Experimental study on the disturbance and control of cluster jet pile construction on existing railroad bridge foundations.

This study examines the impact of cluster jet grouting pile construction on adjacent railway lines and the control of pile body deviation through the use of stress relief holes (SF), which is critical for ensuring the safe operation of high-speed railways. Based on a construction project involving a new sewage well reinforced by jet grouting piles at a specific station, the study investigates the disturbance effects of regional cluster jet grouting pile construction on surrounding soil and the adjacent high-speed railway line, controlling variables such as the number of jet grouting piles and injection pressure.
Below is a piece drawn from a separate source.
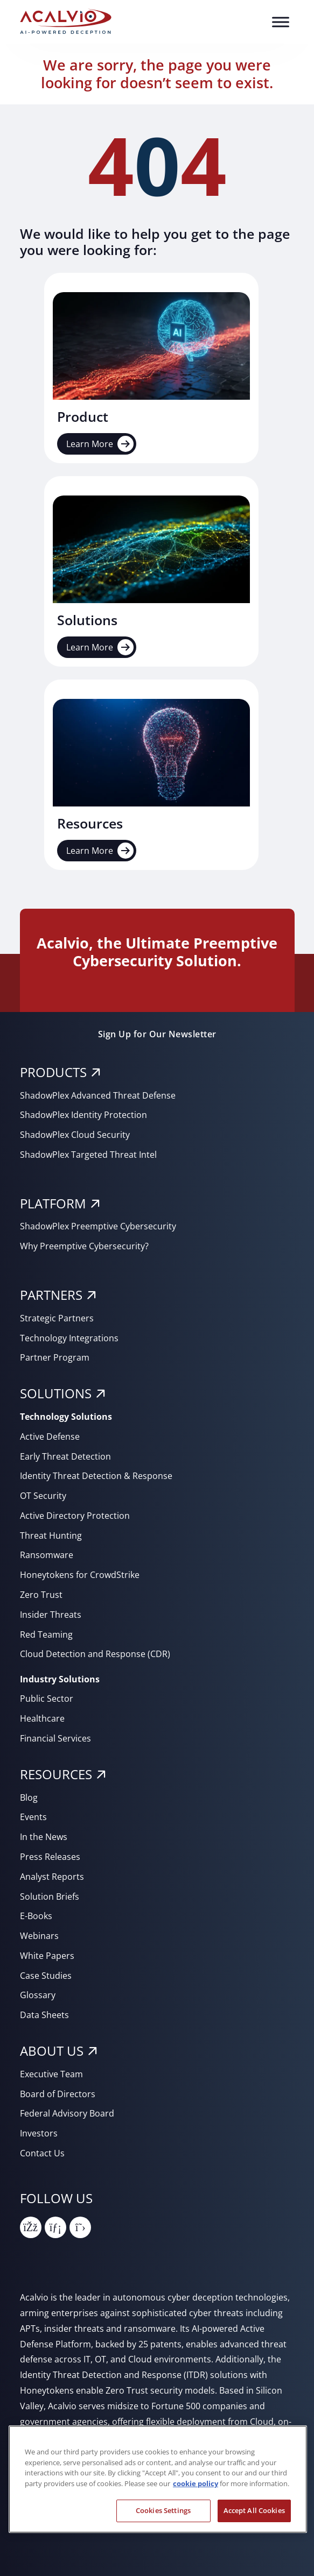 The width and height of the screenshot is (314, 2576). I want to click on cookie policy, so click(195, 2483).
Test results indicated that the soil squeezing influence distance for a single pile is approximately 7.5 times the pile diameter (R = 0.8 m), while for the construction of four rotary jet piles, the influence distance increases to approximately 16.25 times the pile diameter. Horizontal soil pressure decreases with distance from the pile core, demonstrating a negative correlation with the soil squeezing effect. Vertically, the maximum lateral displacement occurs at specific depths due to variations in soil properties, leading to exponential relationships between cumulative lateral displacement and the number of piles. Earth pressure increases vertically but decreases horizontally, with injection pressure affecting lateral displacement at a depth of 3 m. Additionally, an exponential relationship was observed between the number of stress relief hole rows at 3.5 m depth and the shrinkage displacement difference for bridge foundation disturbance control. Increasing the number of stress relief hole rows alone does not fully restore cumulative lateral displacement to its initial value without significantly impacting deviation correction or increasing costs.